While aligning pairs of networks, existing algorithms generally construct a Cartesian-product graph, in which each node represents a pair of homolog proteins, one from each species.73 Homology between two proteins is often quantified in terms of the sequence similarity between proteins. Because an important objective of network alignment is the use of network information to enhance identification of orthologs, these algorithms treat sequence homology in a flexible way. Subsequently, by assigning weights to the edges of the product graph based on the conservation of respective interactions, these algorithms reduce the problem into one of finding heavy subgraphs in the product graph. Here, assignment of conservation scores to interactions requires sound modeling of the constraints on the conservation and divergence of interactions. Existing approaches to tackling this challenge include assignment of likelihood scores to subgraphs based on Bayesian modeling of the existence and observation of interactions in modular and conserved subnetworks, which can be decomposed into edge weights.74 On the other hand, assignment of match (conserved interaction), mismatch (missing homologous interaction), and duplication (homologous proteins in the same network) scores based on network evolution models57,58 enables tuning and adjustment of alignment parameters based on empirically derived statistics on conservation of interactions75,76—a generalization of the framework employed by popular sequence alignment algorithms (e.g., BLAST) and aminoacid similarity matrices (e.g., PAM, BLOSUM). Existing network evolution models are quite powerful in capturing the basic structural properties of extant networks, including degree distribution, clustering coefficient distribution, and subgraph distribution.7781

As the size of a product graph grows exponentially with the number of networks, pairwise network alignment algorithms do not scale well to large numbers of networks.

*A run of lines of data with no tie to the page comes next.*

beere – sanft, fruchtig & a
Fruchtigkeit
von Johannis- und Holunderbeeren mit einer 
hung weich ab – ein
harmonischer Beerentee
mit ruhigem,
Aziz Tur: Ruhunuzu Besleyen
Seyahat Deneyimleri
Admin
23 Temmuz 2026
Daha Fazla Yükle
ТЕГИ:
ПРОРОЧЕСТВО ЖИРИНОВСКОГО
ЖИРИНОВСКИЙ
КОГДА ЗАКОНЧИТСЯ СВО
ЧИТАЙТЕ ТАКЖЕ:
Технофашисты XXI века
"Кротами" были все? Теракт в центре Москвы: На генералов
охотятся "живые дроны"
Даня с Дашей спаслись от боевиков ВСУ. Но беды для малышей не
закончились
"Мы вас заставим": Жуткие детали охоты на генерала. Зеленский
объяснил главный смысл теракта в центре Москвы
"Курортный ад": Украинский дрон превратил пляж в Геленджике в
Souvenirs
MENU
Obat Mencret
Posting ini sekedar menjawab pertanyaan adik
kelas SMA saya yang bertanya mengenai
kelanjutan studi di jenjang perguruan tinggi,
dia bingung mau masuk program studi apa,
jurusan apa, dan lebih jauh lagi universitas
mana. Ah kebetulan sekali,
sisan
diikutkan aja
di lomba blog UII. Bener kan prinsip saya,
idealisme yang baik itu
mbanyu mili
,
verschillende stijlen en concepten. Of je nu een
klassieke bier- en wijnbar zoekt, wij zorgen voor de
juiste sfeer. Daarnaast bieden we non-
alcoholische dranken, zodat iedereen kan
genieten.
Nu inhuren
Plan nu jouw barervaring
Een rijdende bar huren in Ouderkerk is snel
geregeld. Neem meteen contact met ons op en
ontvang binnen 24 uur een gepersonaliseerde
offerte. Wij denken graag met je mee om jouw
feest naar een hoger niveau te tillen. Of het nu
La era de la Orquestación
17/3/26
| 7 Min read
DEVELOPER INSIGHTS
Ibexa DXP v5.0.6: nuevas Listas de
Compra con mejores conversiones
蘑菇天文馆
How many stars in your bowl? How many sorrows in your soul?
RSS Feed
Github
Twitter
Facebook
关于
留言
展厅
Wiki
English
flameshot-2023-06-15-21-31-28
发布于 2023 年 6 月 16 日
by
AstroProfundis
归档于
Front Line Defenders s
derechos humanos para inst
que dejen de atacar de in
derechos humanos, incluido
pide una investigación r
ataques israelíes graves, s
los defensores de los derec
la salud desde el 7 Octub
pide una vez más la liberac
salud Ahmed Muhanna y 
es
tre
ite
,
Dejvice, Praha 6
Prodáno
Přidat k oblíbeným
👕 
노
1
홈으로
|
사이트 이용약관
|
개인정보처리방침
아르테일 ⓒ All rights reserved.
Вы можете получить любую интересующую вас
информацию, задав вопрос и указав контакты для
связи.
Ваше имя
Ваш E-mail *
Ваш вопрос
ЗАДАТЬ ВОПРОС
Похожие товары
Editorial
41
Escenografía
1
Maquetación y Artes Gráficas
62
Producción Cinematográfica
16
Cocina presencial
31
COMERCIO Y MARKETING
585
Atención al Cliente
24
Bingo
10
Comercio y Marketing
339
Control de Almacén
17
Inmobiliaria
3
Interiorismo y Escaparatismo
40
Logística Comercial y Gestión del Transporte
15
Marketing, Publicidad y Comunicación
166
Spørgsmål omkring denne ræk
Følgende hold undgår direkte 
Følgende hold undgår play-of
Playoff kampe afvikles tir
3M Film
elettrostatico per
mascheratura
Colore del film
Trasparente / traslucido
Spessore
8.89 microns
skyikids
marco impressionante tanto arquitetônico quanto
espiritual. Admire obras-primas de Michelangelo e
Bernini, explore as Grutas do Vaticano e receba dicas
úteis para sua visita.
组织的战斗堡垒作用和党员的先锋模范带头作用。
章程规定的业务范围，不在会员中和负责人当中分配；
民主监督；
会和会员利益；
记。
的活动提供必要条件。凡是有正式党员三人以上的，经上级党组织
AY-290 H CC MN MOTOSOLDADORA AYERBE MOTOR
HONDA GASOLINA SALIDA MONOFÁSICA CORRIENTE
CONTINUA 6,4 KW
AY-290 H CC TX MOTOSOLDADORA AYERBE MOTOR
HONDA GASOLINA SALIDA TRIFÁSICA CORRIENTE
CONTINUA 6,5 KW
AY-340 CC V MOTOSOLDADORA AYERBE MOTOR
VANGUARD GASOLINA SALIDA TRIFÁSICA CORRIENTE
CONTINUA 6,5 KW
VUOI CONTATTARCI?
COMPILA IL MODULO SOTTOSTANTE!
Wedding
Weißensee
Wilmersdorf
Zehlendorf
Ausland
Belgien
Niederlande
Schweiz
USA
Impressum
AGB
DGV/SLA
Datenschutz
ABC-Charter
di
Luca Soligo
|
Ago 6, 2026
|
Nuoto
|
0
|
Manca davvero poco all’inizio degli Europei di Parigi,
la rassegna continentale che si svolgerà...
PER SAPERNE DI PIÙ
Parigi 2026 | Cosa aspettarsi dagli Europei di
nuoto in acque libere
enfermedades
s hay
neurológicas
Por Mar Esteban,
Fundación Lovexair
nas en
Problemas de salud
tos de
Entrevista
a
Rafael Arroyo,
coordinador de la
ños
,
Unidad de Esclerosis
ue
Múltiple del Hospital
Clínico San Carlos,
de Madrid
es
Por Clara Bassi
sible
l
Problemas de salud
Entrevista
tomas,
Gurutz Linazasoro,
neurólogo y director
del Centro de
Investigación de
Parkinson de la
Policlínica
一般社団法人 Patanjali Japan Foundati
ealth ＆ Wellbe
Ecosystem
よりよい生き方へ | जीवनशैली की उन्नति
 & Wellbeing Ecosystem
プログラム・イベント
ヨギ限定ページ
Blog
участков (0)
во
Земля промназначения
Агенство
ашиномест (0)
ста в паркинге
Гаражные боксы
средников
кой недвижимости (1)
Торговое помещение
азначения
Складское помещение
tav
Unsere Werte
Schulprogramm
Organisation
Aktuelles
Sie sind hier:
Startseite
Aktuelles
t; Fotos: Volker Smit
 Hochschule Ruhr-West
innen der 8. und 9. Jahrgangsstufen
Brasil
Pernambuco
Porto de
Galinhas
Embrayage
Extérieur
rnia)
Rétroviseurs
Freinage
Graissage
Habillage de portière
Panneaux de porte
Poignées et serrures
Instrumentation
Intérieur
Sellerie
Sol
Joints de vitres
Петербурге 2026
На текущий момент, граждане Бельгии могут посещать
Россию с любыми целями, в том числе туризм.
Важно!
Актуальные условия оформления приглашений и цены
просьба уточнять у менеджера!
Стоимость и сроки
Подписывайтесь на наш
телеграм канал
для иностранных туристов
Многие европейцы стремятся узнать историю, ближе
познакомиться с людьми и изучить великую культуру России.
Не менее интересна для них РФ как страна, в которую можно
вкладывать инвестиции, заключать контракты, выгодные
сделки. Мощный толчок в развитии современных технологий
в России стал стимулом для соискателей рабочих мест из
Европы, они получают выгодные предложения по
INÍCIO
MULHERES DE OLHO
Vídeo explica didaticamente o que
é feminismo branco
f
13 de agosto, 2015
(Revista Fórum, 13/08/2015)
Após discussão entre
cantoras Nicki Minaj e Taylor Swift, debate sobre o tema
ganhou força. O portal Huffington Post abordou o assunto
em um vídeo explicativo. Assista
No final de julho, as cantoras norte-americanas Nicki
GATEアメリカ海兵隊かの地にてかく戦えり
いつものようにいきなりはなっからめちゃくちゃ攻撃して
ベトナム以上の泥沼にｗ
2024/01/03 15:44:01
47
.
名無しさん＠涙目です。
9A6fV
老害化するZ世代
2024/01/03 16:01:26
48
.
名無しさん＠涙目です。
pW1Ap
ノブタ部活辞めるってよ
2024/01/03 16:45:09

This problem is alleviated through construction of a layered representation of multiple networks that represents groups of potentially orthologous proteins as subgraphs (as opposed to vertices).82 Furthermore, by summarizing PPI networks through contraction of nodes that correspond to ortholog proteins, and by using dedicated frequent subgraph mining algorithms on the resulting uniquely labeled graphs, the problem of finding exact subgraph matches in multiple networks is rendered tractable.83 A conserved subgraph identified by frequent subgraph mining on the PPI networks of nine eukaryotic species is shown in Figure 4. Finally, by formulating multiple graph alignment problem as one of assigning nodes into equivalence classes, the complexity of the problem is rendered linear in the number of networks.84 Local network alignment algorithms are also extended to the application of small subgraph match queries, and efficient algorithms are developed for searching for paths,85 trees and graphs with bounded tree width,86 and general subnetworks.87

FIGURE 4.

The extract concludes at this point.